In choosing a paint scheme based on the Wood Brothers’ 1963 Ford Galaxie for the throwback weekend at Darlington Raceway on Sept. 6, the Motorcraft/Quick Lane team is honoring some of the team’s well-known accomplishments and one of its least-known – a Cup Series owners championship. And that fits perfectly with Darlington’s theme this year which is honoring series champions, past, present and future.

The original ’63 Galaxie, painted white on the top and red on the bottom, was the one driven to victory by Tiny Lund in the 1963 Daytona 500, one of NASCAR’s most memorable races.

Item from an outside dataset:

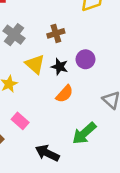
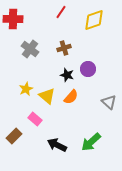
yellow triangle: (35, 64) -> (47, 96), moved
green arrow: (84, 133) -> (91, 142), moved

It also was driven by the late team founder Glenn Wood in his last win as a Cup driver, at Bowman Gray Stadium on July 13, 1963. Marvin Panch, who returned to the ’63 Galaxie after being severely burned in a sports car crash prior to the Daytona 500, also won in it, at North Wilkesboro on Sept. 29, 1963.

The rugged and versatile Ford, which was run on Superspeedways, road courses and quarter-mile short tracks, was the workhorse as the Wood Brothers won the 1963 car owner’s championship, the only Cup Series title in the Wood Brothers’ 70-year history in the sport.

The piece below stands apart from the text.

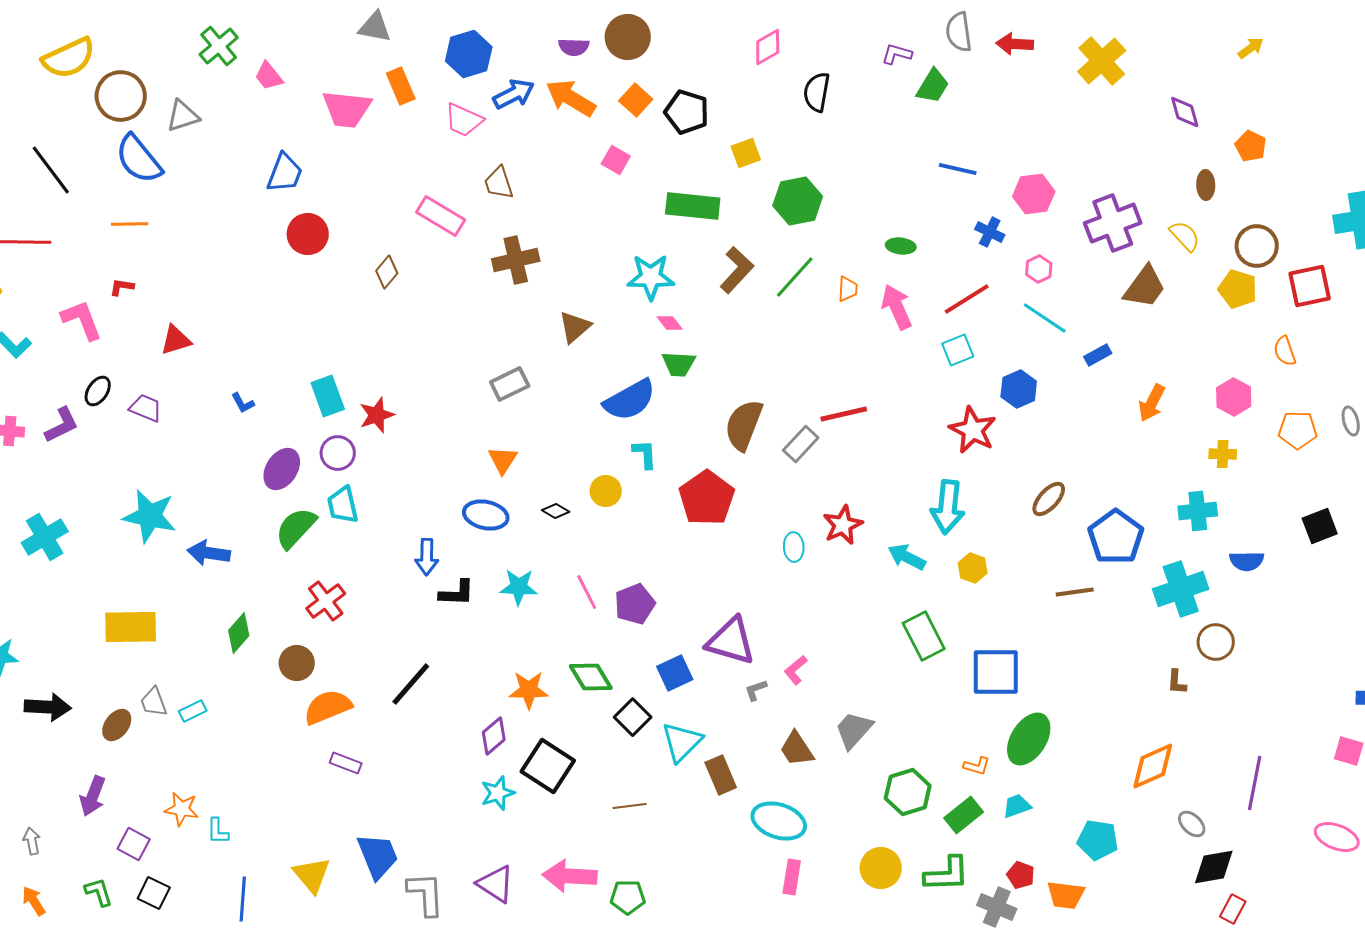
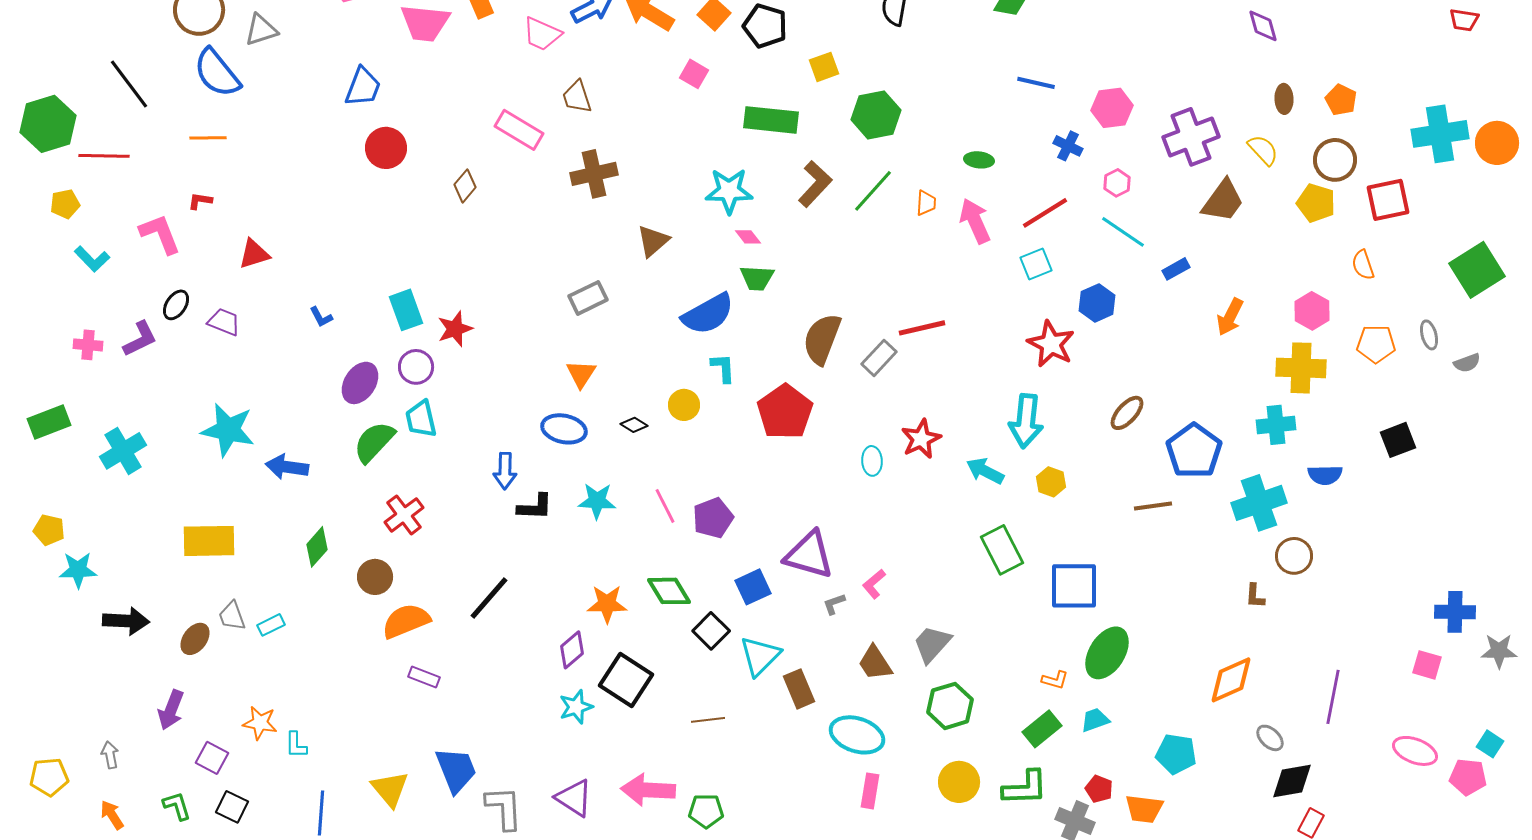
orange pentagon: (1251, 146) -> (1341, 100), moved
yellow cross: (1223, 454) -> (1301, 368), size x1.8
green hexagon: (908, 792) -> (950, 706), moved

In 1963, the driver’s title was won by Joe Weatherly, who ran 53 races driving for nine different owners, none of whom earned enough points to take the owners title. He won three races, scored 20 top-five and 35 top-10 finishes.

The Wood Brothers, who did not run a full schedule in that era, took the owners championship with 23 starts, scoring three wins, 16 top-five and 20 top-10 finishes. They used five different drivers – Wood, Lund, Panch, Dave MacDonald and Fred Lorenzen.

Lorenzen rolled the car in practice for its first race, at Riverside, Calif. After some at-track repairs, he drove it to a 22nd-place finish, leading eight laps before the engine expired. MacDonald drove it in the fall race at Riverside, leading a race-high 92 laps before finishing second to Darel Dieringer.

The championship trophy bears the name of the late Ray Lee Wood, brother of the team founder and a long-time crew member on the No 21 Ford.

Glenn Wood explained in a 2017 interview that his brother’s name on the trophy is an example of the team’s legendary frugal ways.

“You had to buy a different license for the driver and the car owner,” he said. “So instead of buying two in my name I put one in Ray Lee’s. I saved ten dollars by doing it, but ten dollars was a good bit of money back then.

“It was my car, but it’s his name on the trophy.”

The original car was turned back in to Holman-Moody at the end of the 1963 season and exchanged for a new model, but the team has recreated the original car and has the replica on display at its museum in Stuart, Va.

Matt DiBenedetto, who would like to win the Woods their second Cup title and his first, said that like many in the sport he was unaware of the Woods’ 1963 championship before he heard about it during a recent visit to the museum in Stuart.

“It’s a pretty cool story,” DiBenedetto said. “Panch got hurt in a big crash then Tiny drove the car and won the Daytona 500. It’s a cool car with a lot of history that people either don’t know or don’t remember.”